→ ASSIGNMENT
Using the data below, return every line that holds the word "einer".

╭─ DATA FOR THIS EXERCISE

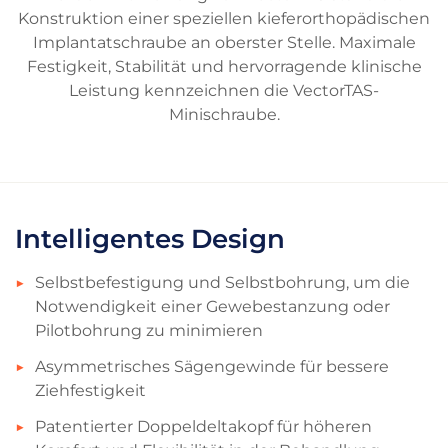
Konstruktion einer speziellen kieferorthopädischen
Implantatschraube an oberster Stelle. Maximale
Festigkeit, Stabilität und hervorragende klinische
Leistung kennzeichnen die VectorTAS-
Minischraube.
Intelligentes Design
Selbstbefestigung und Selbstbohrung, um die
Notwendigkeit einer Gewebestanzung oder
Pilotbohrung zu minimieren
Asymmetrisches Sägengewinde für bessere
Ziehfestigkeit
Patentierter Doppeldeltakopf für höheren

╰─

→ ANSWER BOX
Konstruktion einer speziellen kieferorthopädischen
Notwendigkeit einer Gewebestanzung oder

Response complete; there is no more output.